The alternative Six Nations awards
It started seven weeks ago with snow in February, on a day cold enough for five layers, and ended it with the daffodils in full bloom and Cardiff in T-shirts.
The big winners? Ireland. The big losers? Italy. But what of the other categories in between?
Until the final match of the entire championship, it looked like being a simple choice between Ireland v France in round one and France v Wales in round three. Then along came that extraordinary finale in Cardiff. How can you top drama and a denouement like that?
Unfortunately, there were a few to choose from. Seldom has a five-try romp been as depressing as England's win over Italy, while Scotland's squeeze past the same opponents was one to scare the grandchildren with. Ireland v England at least had some drama going for it.
Quickest Transformation In Supporters' Expectations
England walk out to play France with the boos already perched on the lips of the Twickenham unfaithful. They walk off 80 minutes later to a standing ovation of the sort not seen since those heady quarter/semi-finals in the World Cup.
Most Unfortunate Debut
Poor old Geoff Cross. The toast of his enormous family when he got the nod to replace the injured Euan Murray for Scotland's opener against Wales, he lasted just 25 minutes before taking Lee Byrne out mid-air and suffering the ignominy of being stretchered off concussed and yellow-carded at exactly the same time.
Would you want to have been sitting next to Martin Johnson after Danny Care got sin-binned at Croke Park?
Most Frightened Man
Danny Care after being sin-binned at Croke Park.
Most Frequently Used Seat
The one in England's sin-bin.
Most Ridiculously Optimistic Decision
Some would say cycling from Cardiff to Paris in just two days and expecting to get there in time. At least that one came off. But will Mauro Bergamasco ever forgive Nick Mallett for persuading him to play scrum-half for Italy against England? Will Mallett ever forgive himself?
Most Spectacular Try
Take your pick from a handful of aesthetic beauties - Riki Flutey's second against France, Francois Trinh-Duc's in Rome, Tommy Bowe's in the same city and Imanol Harinordoquy's in Dublin. Then there was Lee Byrne against France, Max Evans against Wales and Maxime Medard on at least two occasions. Hats off all round, and then thrown in the air.
Least Spectacular But Most Important Try
An easier choice, this one - either Brian O'Driscoll's burrow over against England, or his five-inch drive versus Wales. A combined distance of less than two yards, but enough to secure a place in the history books for the captain and his team.
We weren't short of smash, let's be honest. But for the fact that you could hear the hit in Honfleur, Mathieu Bastareaud gets the nod for his annihilation of Jamie Roberts in the first half of France v Wales. Wrecking-ball meets wrecking-ball at full pace. Ouch. Shudder. Ooof.

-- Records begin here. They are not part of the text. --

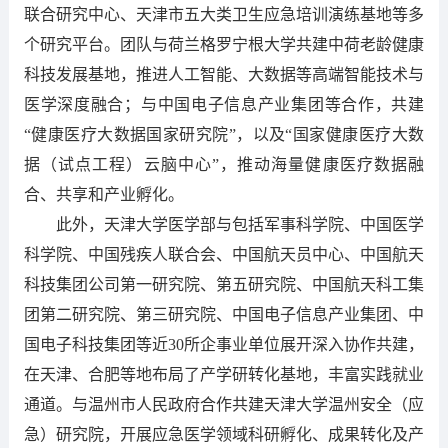
联合研究中心、天津市五大类卫生应急培训演练基地等多
个研究平台。团队与荷兰格罗宁根大学共建中荷老龄健康
科技发展基地，推进人工智能、大数据等高端智能技术与
医学深度融合；与中国电子信息产业集团等合作，共建
“健康医疗大数据国家研究院”，以及“国家健康医疗大数
据（试点工程）云脑中心”，推动海量健康医疗数据融
合、共享和产业孵化。
此外，天津大学医学部与包括军事科学院、中国医学
科学院、中国残疾人联合会、中国航天员中心、中国航天
科技集团公司第一研究院、第五研究院、中国航天科工集
团第二研究院、第三研究院、中国电子信息产业集团、中
国电子科技集团等近30所企事业单位展开深入协作共建，
在天津、合肥等地布局了产学研转化基地，丰富实践就业
通道。与温州市人民政府合作共建天津大学温州安全（应
急）研究院，开展应急医学领域科研孵化、成果转化及产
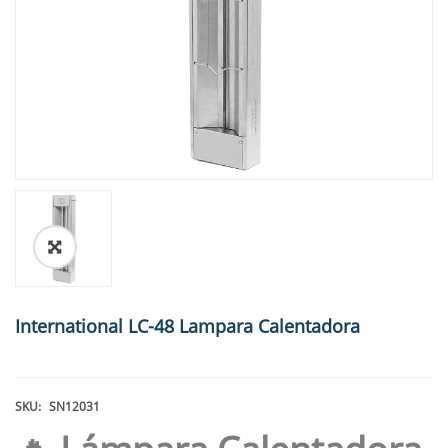
🔍
International LC-48 Lampara Calentadora
SKU:
SN12031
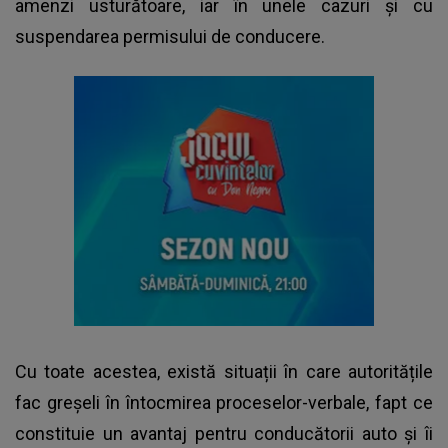
amenzi usturătoare, iar în unele cazuri și cu
suspendarea permisului de conducere.
Cu toate acestea, există situații în care autoritățile
fac greșeli în întocmirea proceselor-verbale, fapt ce
constituie un avantaj pentru conducătorii auto și îi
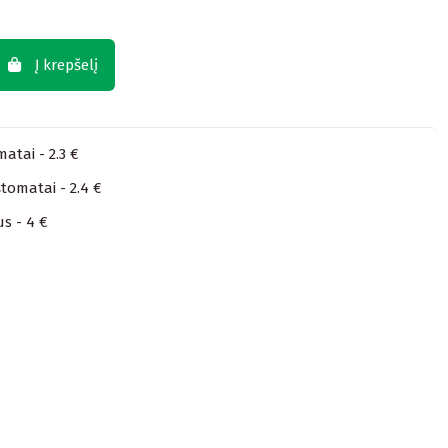
Į krepšelį
atai - 2.3 €
tomatai - 2.4 €
us - 4 €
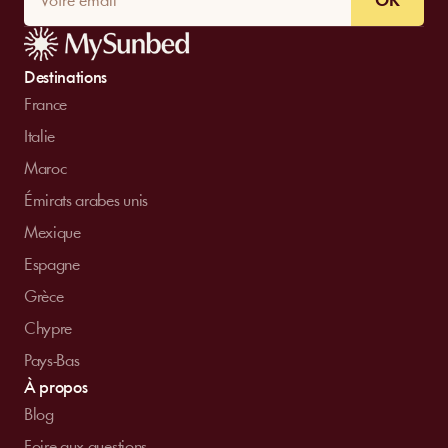
OK
Destinations
France
Italie
Maroc
Émirats arabes unis
Mexique
Espagne
Grèce
Chypre
Pays-Bas
À propos
Blog
Foire aux questions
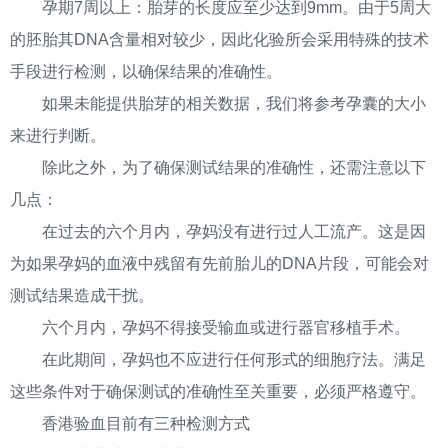
孕期7周以上：胎芽的长度应至少达到9mm。由于5周大
的胚胎其DNA含量相对较少，因此化验所会采用特殊的技术
手段进行检测，以确保结果的准确性。
如果未能提供胎芽的相关数据，我们将参考孕囊的大小
来进行判断。
除此之外，为了确保测试结果的准确性，还需注意以下
几点：
在过去的六个月内，孕妈没有进行过人工流产。这是因
为如果孕妈的血液中残留有先前胎儿的DNA片段，可能会对
测试结果造成干扰。
六个月内，孕妈不得接受输血或进行器官移植手术。
在此期间，孕妈也不应进行任何形式的细胞疗法。满足
这些条件对于确保测试的准确性至关重要，必须严格遵守。
香港验血目前有三种检测方式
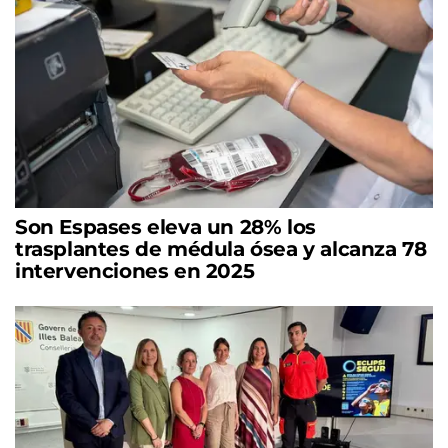
Son Espases eleva un 28% los
trasplantes de médula ósea y alcanza 78
intervenciones en 2025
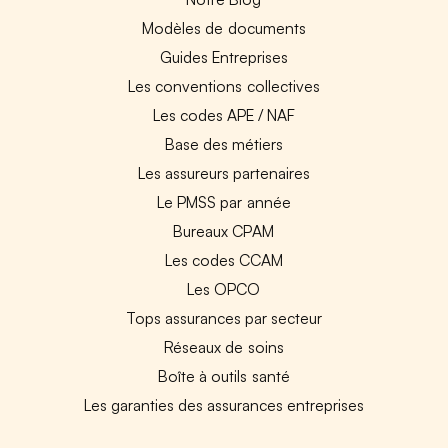
Modèles de documents
Guides Entreprises
Les conventions collectives
Les codes APE / NAF
Base des métiers
Les assureurs partenaires
Le PMSS par année
Bureaux CPAM
Les codes CCAM
Les OPCO
Tops assurances par secteur
Réseaux de soins
Boîte à outils santé
Les garanties des assurances entreprises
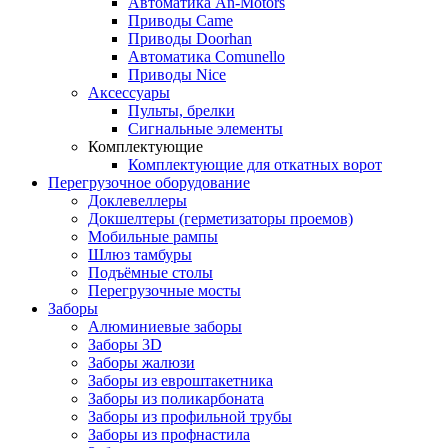
Автоматика An-Motors
Приводы Came
Приводы Doorhan
Автоматика Comunello
Приводы Nice
Аксессуары
Пульты, брелки
Сигнальные элементы
Комплектующие
Комплектующие для откатных ворот
Перегрузочное оборудование
Доклевеллеры
Докшелтеры (герметизаторы проемов)
Мобильные рампы
Шлюз тамбуры
Подъёмные столы
Перегрузочные мосты
Заборы
Алюминиевые заборы
Заборы 3D
Заборы жалюзи
Заборы из евроштакетника
Заборы из поликарбоната
Заборы из профильной трубы
Заборы из профнастила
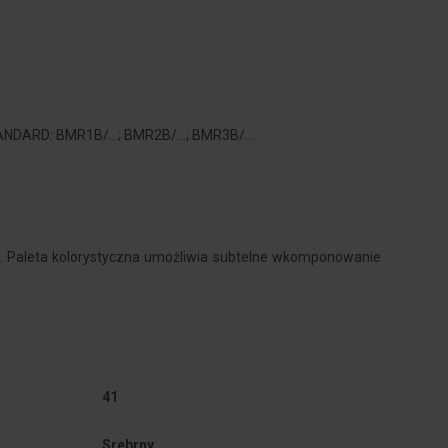
ANDARD: BMR1B/...; BMR2B/...; BMR3B/...
ni. Paleta kolorystyczna umożliwia subtelne wkomponowanie
41
Srebrny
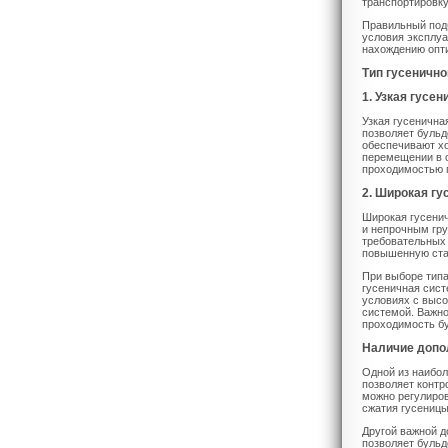
транспортировку
Правильный подб
условия эксплуа
нахождению опт
Тип гусеничн
1. Узкая гусе
Узкая гусенична
позволяет бульд
обеспечивают хо
перемещении в о
проходимостью 
2. Широкая гу
Широкая гусенич
и непрочным гру
требовательных 
повышенную стаб
При выборе типа
гусеничная сист
условиях с высо
системой. Важно
проходимость б
Наличие допо
Одной из наибол
позволяет контр
можно регулиров
сжатия гусеницы 
Другой важной д
позволяет бульд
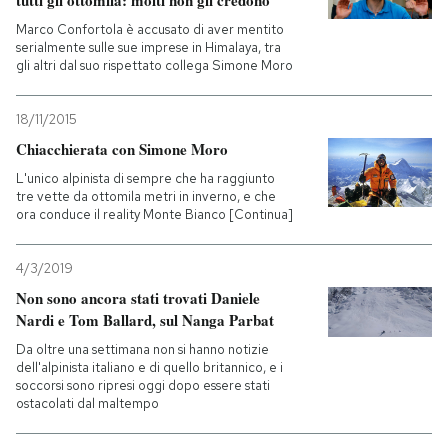
tutti gli ottomila: molti non gli credono
Marco Confortola è accusato di aver mentito
serialmente sulle sue imprese in Himalaya, tra
gli altri dal suo rispettato collega Simone Moro
18/11/2015
Chiacchierata con Simone Moro
L'unico alpinista di sempre che ha raggiunto
tre vette da ottomila metri in inverno, e che
ora conduce il reality Monte Bianco [Continua]
4/3/2019
Non sono ancora stati trovati Daniele
Nardi e Tom Ballard, sul Nanga Parbat
Da oltre una settimana non si hanno notizie
dell'alpinista italiano e di quello britannico, e i
soccorsi sono ripresi oggi dopo essere stati
ostacolati dal maltempo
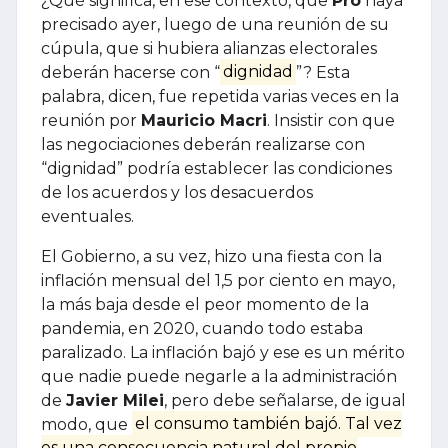
¿Qué significa, en ese contexto, que
Pro
haya
precisado ayer, luego de una reunión de su
cúpula, que si hubiera alianzas electorales
deberán hacerse con “
dignidad
”? Esta
palabra, dicen, fue repetida varias veces en la
reunión por
Mauricio Macri
. Insistir con que
las negociaciones deberán realizarse con
“dignidad” podría establecer las condiciones
de los acuerdos y los desacuerdos
eventuales.
El Gobierno, a su vez, hizo una fiesta con la
inflación mensual del 1,5 por ciento en mayo,
la más baja desde el peor momento de la
pandemia, en 2020, cuando todo estaba
paralizado. La inflación bajó y ese es un mérito
que nadie puede negarle a la administración
de
Javier Milei
, pero debe señalarse, de igual
modo, que
el consumo también bajó. Tal vez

Who said rugby hasn't moved with the times? For his overgrown hedges of sideburns, Italy scrum-half Paul Griffen deserves enormous respect and a stout pair of clippers. When he's done, perhaps he can lend them to Maxime Medard to sort out his own lamb-chops. (NB memo to Andy Goode: you can't fight a receding hairline forever. Stop running your hand through those lank curtains and embrace the number one.)
Player of the Tournament
For always going forwards in a team going backwards, Sergio Parisse deserves all the plaudits Rome can find. Paul O'Connell was similarly immense. But in a year when he led from the front as his country ended that awful 61-year wait, how could we ever vote for anyone but Brian O'Driscoll?
Not-Player of the Tournament
It's a harsh category, this one. No-one sets out to play badly, and every one of us endures off-days and stinky patches. Will Scotland skipper Mike Blair look back at the 2009 championship with great pleasure? Probably not.
Quote of the Tournament
That man O'Driscoll seemed to have it in the bag when he threw a Cantona pre-England: "Knowledge is knowing that a tomato is a fruit; wisdom is knowing not to put it in a fruit salad."

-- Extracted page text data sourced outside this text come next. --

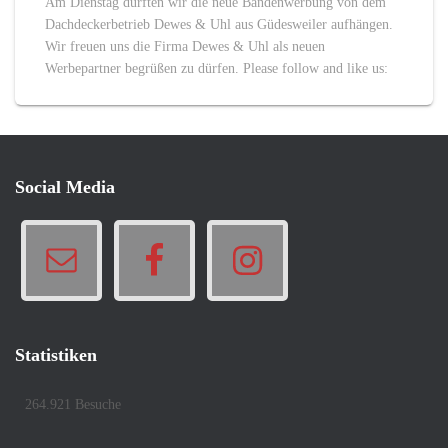
Am Dienstag durften wir die neue Bandenwerbung von dem
Dachdeckerbetrieb Dewes & Uhl aus Güdesweiler aufhängen.
Wir freuen uns die Firma Dewes & Uhl als neuen
Werbepartner begrüßen zu dürfen. Please follow and like us:
Social Media
Statistiken
264.921 Besuche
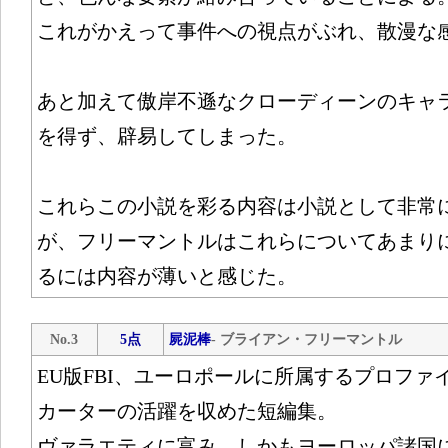
これがかえって事件への視点がぶれ、散漫な
あと加えて傲岸不遜なクローディーンのキャ
を得ず、辟易してしまった。
これらこの小説を彩る内容は小説として非常
が、フリーマントルはこれらについてあまり
るには内容が薄いと感じた。
No.3
5点
屍泥棒
- ブライアン・フリーマントル
EU版FBI、ユーロポールに所属するプロフ
カーターの活躍を収めた短編集。
ヴァラエティに富み、しかもヨーロッパ諸国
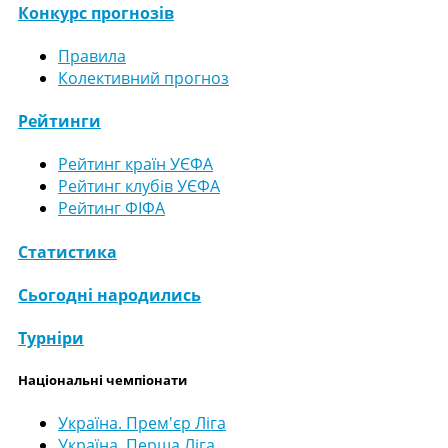
Конкурс прогнозів
Правила
Колективний прогноз
Рейтинги
Рейтинг країн УЄФА
Рейтинг клубів УЄФА
Рейтинг ФІФА
Статистика
Сьогодні народились
Турніри
Національні чемпіонати
Україна. Прем'єр Ліга
Україна. Перша Ліга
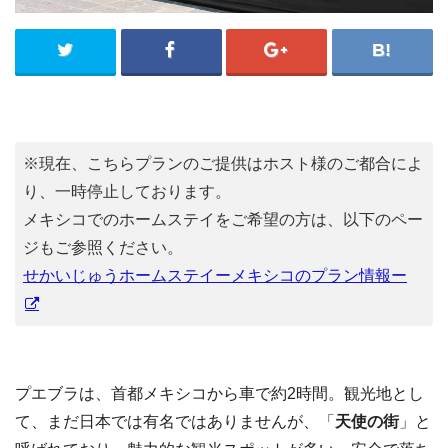
※現在、こちらプランのご提供はホスト様のご都合によ
り、一時停止しております。
メキシコでのホームステイをご希望の方は、以下のペー
ジもご参照ください。
せかいじゅうホームステイーメキシコのプラン情報ー
プエブラは、首都メキシコから車で約2時間。観光地とし
て、まだ日本では有名ではありませんが、「
天使の街
」と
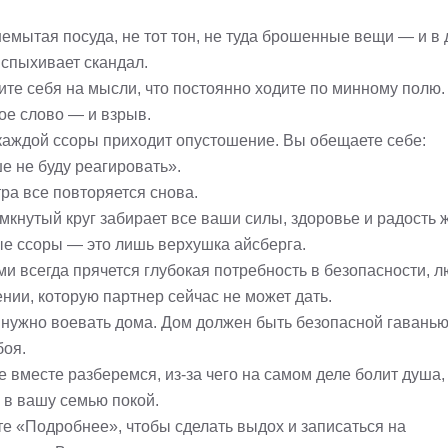
немытая посуда, не тот тон, не туда брошенные вещи — и в
вспыхивает скандал.
ите себя на мысли, что постоянно ходите по минному полю.
ое слово — и взрыв.
каждой ссоры приходит опустошение. Вы обещаете себе:
е не буду реагировать».
ра все повторяется снова.
мкнутый круг забирает все ваши силы, здоровье и радость 
е ссоры — это лишь верхушка айсберга.
ми всегда прячется глубокая потребность в безопасности, 
нии, которую партнер сейчас не может дать.
 нужно воевать дома. Дом должен быть безопасной гаванью,
боя.
 вместе разберемся, из-за чего на самом деле болит душа,
 в вашу семью покой.
е «Подробнее», чтобы сделать выдох и записаться на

His coach Declan Kidney almost matched him at the death, however. At his victory press conference, with the Six Nations trophy sparkling away within touching distance, he just couldn't get the fog of disbelief out of his balding head.
"Declan," said one wag, teasing his reticence in recent weeks, "will you talk about the Grand Slam now?" He tried, he really did but could produce only a comedic succession of headshakes and phews before looking helplessly across at his captain.
"Ah, you take over," he said, shaking his head at the wonder of it all.
The Any Other Business Awards
Don't tell me that you can't come up with a few categories of your own. I won't believe it. Get stuck in.